The development of containers, using a tool such as Docker, is recognised as an agile, lightweight mechanism for continuous deployment, particularly where you have a product or service which needs to be available all the time and which you are continually developing and refining, but does it lend itself to our scenario?
In this instance I don’t believe so, were you to develop a containerised deployment, for example using Docker, you would need to have a Docker server or cluster on which all your containerised ETL processes are run. This would need to be available on a permanent (or at least semi-permanent) basis; effectively moving you back into the scenario where all your ETL is run on a single dedicated server.
This might work if you need a container service for other purposes and if this has enough capacity to handle your ETL processes when they need to run, but this often won’t be the case. When this isn't the case you'll now be provisioning a permanent machine or cluster sized to handle your largest ETL load with the added overhead of your container service; in effect you'll be worse off than before.
Stand-alone ETL machines?
Deploying each ETL process as its own virtual machine might sound like a lot of work, but by using a tool such as Packer, which allows you to quickly and easily build virtual machines for most environments, this isn't such a chore.
Building each separate ETL process as its own virtual machine enables you to provision and size each machine according to its actual hardware requirements, to spin each one up individually as it's needed and for only so long as it takes to complete its work.
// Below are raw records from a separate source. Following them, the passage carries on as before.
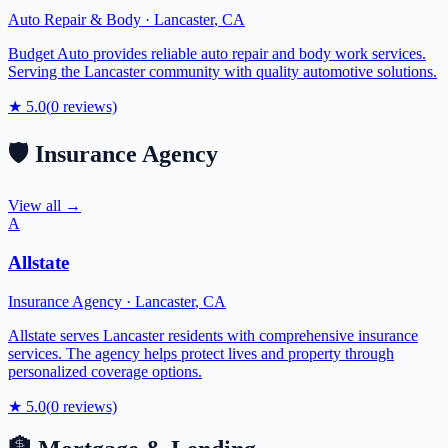
Auto Repair & Body
·
Lancaster
,
CA
Budget Auto provides reliable auto repair and body work services.
Serving the Lancaster community with quality automotive solutions.
★
5.0
(
0
reviews)
🛡️
Insurance Agency
View all →
A
Allstate
Insurance Agency
·
Lancaster
,
CA
Allstate serves Lancaster residents with comprehensive insurance
services. The agency helps protect lives and property through
personalized coverage options.
★
5.0
(
0
reviews)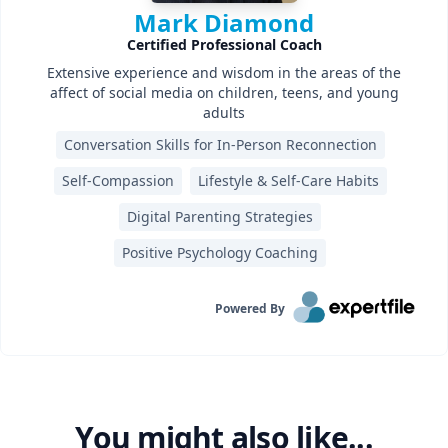
Mark Diamond
Certified Professional Coach
Extensive experience and wisdom in the areas of the
affect of social media on children, teens, and young
adults
Conversation Skills for In-Person Reconnection
Self-Compassion
Lifestyle & Self-Care Habits
Digital Parenting Strategies
Positive Psychology Coaching
Powered By
You might also like...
As a consequence you only pay for as much computing power as you need and only for as long as you need it. Cloud computing services even monitor your use and recommend changes in the resources such as CPU and memory that you have allocated to each machine in order to further streamline your costs.
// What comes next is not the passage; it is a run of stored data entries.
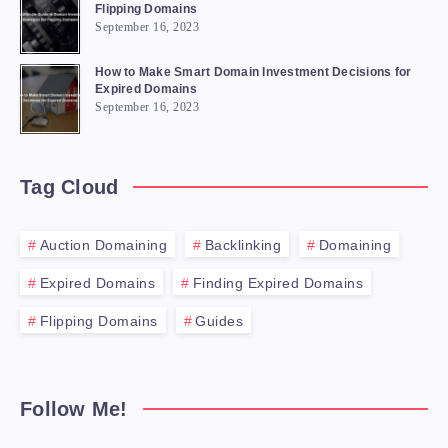
Flipping Domains
September 16, 2023
How to Make Smart Domain Investment Decisions for
Expired Domains
September 16, 2023
Tag Cloud
Auction Domaining
Backlinking
Domaining
Expired Domains
Finding Expired Domains
Flipping Domains
Guides
Follow Me!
The only overhead you require in this scenario is a permanently available, but lightweight, scheduling and orchestration service or server in order to instantiate the virtual machines needed to run the complete ETL process. As this doesn't perform the actual ETL work it won't require very much resource and so will be a minimal on-going overhead.
So containers have possibilities, but probably, in most traditional ETL scenarios aren't the solution you're looking for; stand-alone code modules deployed as virtualised compute engines seem to offer a good solution. How about code-as-a-service, for example, Amazon's AWS Lambda service?
Can you deploy your ETL directly as code and have it managed and scaled by a service? If not yet, then you probably will be able to in the near future. These services are still developing, so whilst I think you'd cause yourself a lot of hard work developing an ETL processing solution on them at present, it's unlikely to be long before they also demand greater consideration.
Rethinking your architecture
If you are looking to move your data and analytics platform away from physical infrastructure into a cloud environment where infrastructure exists only as code, how can you achieve this?
Firstly you’ll have to rethink your architecture and unlearn past architectural patterns.
Today you can provision your database needs through a cloud database service and you can deploy your ETL as cloud compute instances for which you only incur cost as you use them, but for which you do need to build and store virtual machine instances.
In the near future you’ll probably be able to deploy your ETL code directly to a completely scalable code-as-a-service provider.